Susan Pollay, executive director of the Ann Arbor Downtown Development Authority, erases "code enforcement" from the list of term sheet items the DDA wants to see discussed further. (Photos by the writer.)
And later in the afternoon, the board of the Ann Arbor Downtown Development Authority met for a retreat to give direction to its own “mutually beneficial” committee.
The two committees are charged with the task of redefining the agreement between the city and the DDA that allows the DDA to manage the city’s parking system.
From the city councilmembers’ perspective, the ball was in the DDA’s court. They were hoping that the DDA’s retreat later in the day would reduce the items on the term sheet that is supposed to underpin the city-DDA conversation.
At their retreat, the DDA board did eliminate an item on the term sheet – code enforcement, other than parking regulations, was not something for which they wanted to assume responsibility. The remaining three term sheet items – parking enforcement, provision of services, and development of city-owned property – stayed on the white board. The clearest consensus among board members seemed to be around the idea that the DDA should focus on development.
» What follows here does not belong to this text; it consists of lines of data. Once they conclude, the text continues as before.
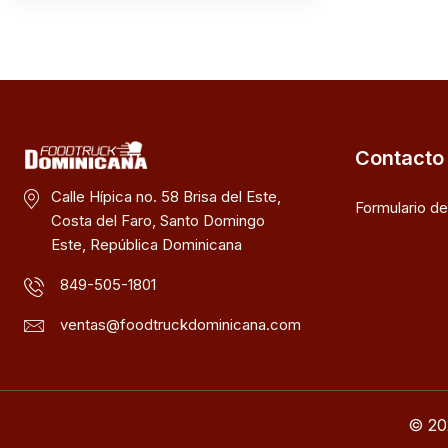
Contacto
Calle Hípica no. 58 Brisa del Este,
Formulario d
Costa del Faro, Santo Domingo
Este, República Dominicana
849-505-1801
ventas@foodtruckdominicana.com
© 20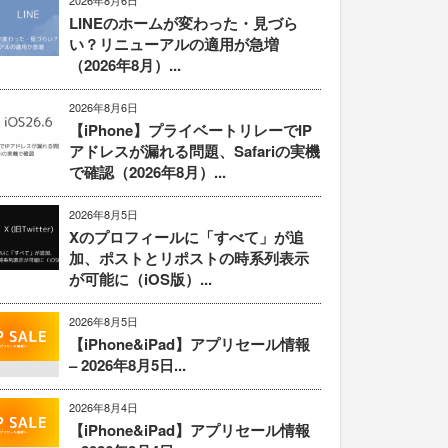
2026年8月6日
LINEのホームが変わった・見づら
い？リニューアルの適用が急増
（2026年8月）...
2026年8月6日
【iPhone】プライベートリレーでIP
アドレスが漏れる問題、Safariの実機
で確認（2026年8月）...
2026年8月5日
Xのプロフィールに「すべて」が追
加、ポストとリポストの時系列表示
が可能に（iOS版）...
2026年8月5日
【iPhone&iPad】アプリセール情報
– 2026年8月5日...
2026年8月4日
【iPhone&iPad】アプリセール情報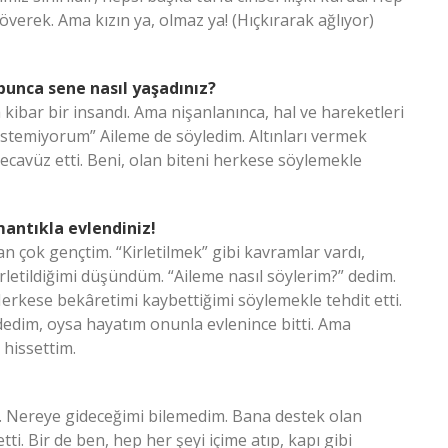
verek. Ama kızın ya, olmaz ya! (Hıçkırarak ağlıyor)
bunca sene nasıl yaşadınız?
kibar bir insandı. Ama nişanlanınca, hal ve hareketleri
n istemiyorum” Aileme de söyledim. Altınları vermek
ecavüz etti. Beni, olan biteni herkese söylemekle
mantıkla evlendiniz!
 çok gençtim. “Kirletilmek” gibi kavramlar vardı,
rletildiğimi düşündüm. “Aileme nasıl söylerim?” dedim.
Herkese bekâretimi kaybettiğimi söylemekle tehdit etti.
” dedim, oysa hayatım onunla evlenince bitti. Ama
 hissettim.
k. Nereye gideceğimi bilemedim. Bana destek olan
i. Bir de ben, hep her şeyi içime atıp, kapı gibi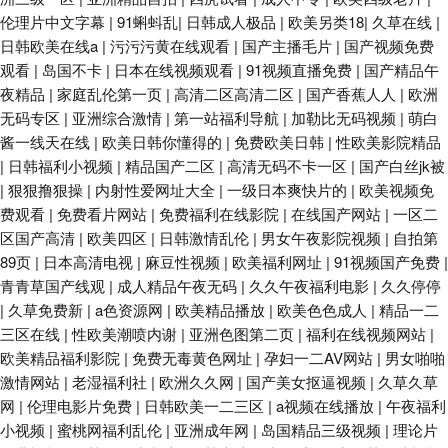
伦理片中文字幕
|
91蝌蚪乱
|
日韩成人极品
|
欧美另类18
|
久草在线
|
日韩欧美在线a
|
污污污黄在线观看
|
国产主播毛片
|
国产视频免费
观看
|
岛国不卡
|
日本在线视频观看
|
91视频直播免费
|
国产精品午
夜精品
|
家庭乱伦第一页
|
高清二区高清二区
|
国产香蕉人人
|
欧洲
无码专区
|
亚洲综合激情
|
第一站福利导航
|
加勒比无码视频
|
萌白
酱一线天在线
|
欧美日韩你懂得的
|
免费欧美日韩
|
性欧美影院精品
|
日韩福利小视频
|
精品国产二区
|
高清无码不卡一区
|
国产白丝jk被
|
狠狠撸狠操
|
内射性爱网址大全
|
一级日本爽快片的
|
欧美视频免
费观看
|
免费看片网站
|
免费福利在线影院
|
在线国产网站
|
一区二
区国产高清
|
欧美四区
|
日韩激情乱伦
|
男女午夜影院视频
|
自拍第
89页
|
日本高清电视
|
麻豆性视频
|
欧美福利网址
|
91视频国产免费
|
青青草国产线观
|
成人精品午夜无码
|
久久午夜福利电影
|
久久停停
|
久草免费新
|
a色资源网
|
欧美精品播放
|
欧美色色成人
|
精品一二
三区在线
|
性欧美潮喷内谢
|
亚洲色图第二页
|
福利在线视频网站
|
欧美精品福利影院
|
免费无毒黄色网址
|
孕妇一二AV网站
|
男女啪啪
激情网站
|
老湿福利社
|
欧洲久久网
|
国产美女抠逼视频
|
久草久草
网
|
伦理电影片免费
|
日韩欧美一二三区
|
a视频在线播放
|
午夜福利
小视频
|
蜜桃网福利乱伦
|
亚洲成年网
|
岛国精品三级视频
|
理论片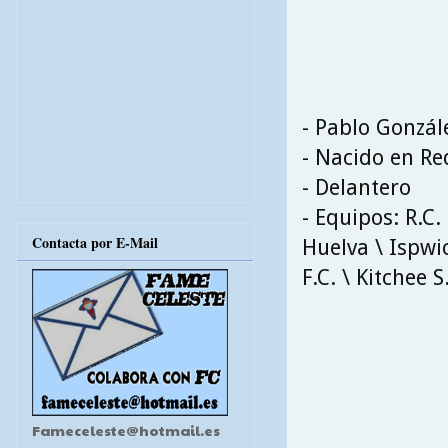
- Pablo Gonzá
- Nacido en Re
- Delantero
- Equipos: R.C
Contacta por E-Mail
Huelva \ Ispwi
F.C. \ Kitchee S
Fameceleste@hotmail.es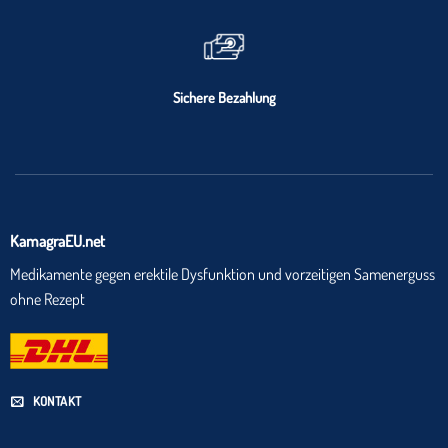
Sichere Bezahlung
KamagraEU.net
Medikamente gegen erektile Dysfunktion und vorzeitigen Samenerguss
ohne Rezept
KONTAKT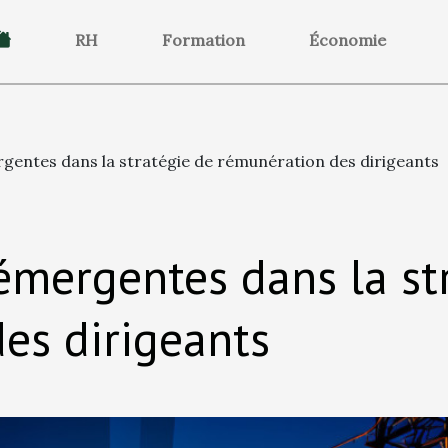
RH
Formation
Économie
gentes dans la stratégie de rémunération des dirigeants
émergentes dans la st
es dirigeants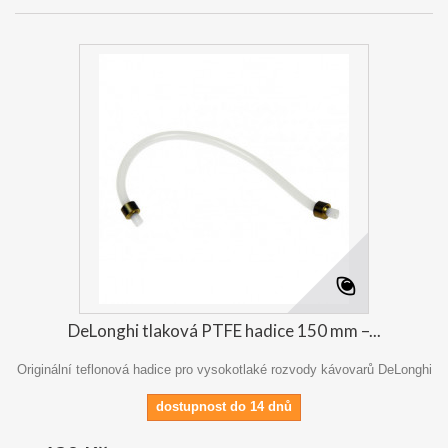
DeLonghi tlaková PTFE hadice 150 mm –...
Originální teflonová hadice pro vysokotlaké rozvody kávovarů DeLonghi
dostupnost do 14 dnů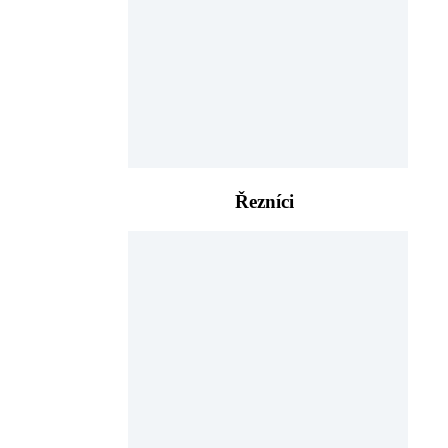
Řezníci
But a couple of additional items were added into the mix – issues related to Village Green’s City Apartments project. That project, located at First and Washington, has previously seen its site plan approval option to purchase extended through June 30, 2010. City council action would be required in the next month, if it’s to be extended again.
Downtown police beat patrols were also left on the board as an additional item of discussion.
At Friday’s retreat, the board heard the same message from Susan Pollay, the DDA’s executive director, that she’d conveyed at a partnerships committee meeting two weeks earlier – the reason for the DDA’s existence was to spur private investment in the downtown.
But as a group, there was an uneven embrace of that message. Some board members preferred to identify “development” as meaning something broader than building new infrastructure, suggesting that a more general “economic development” approach might also be appropriate for the DDA.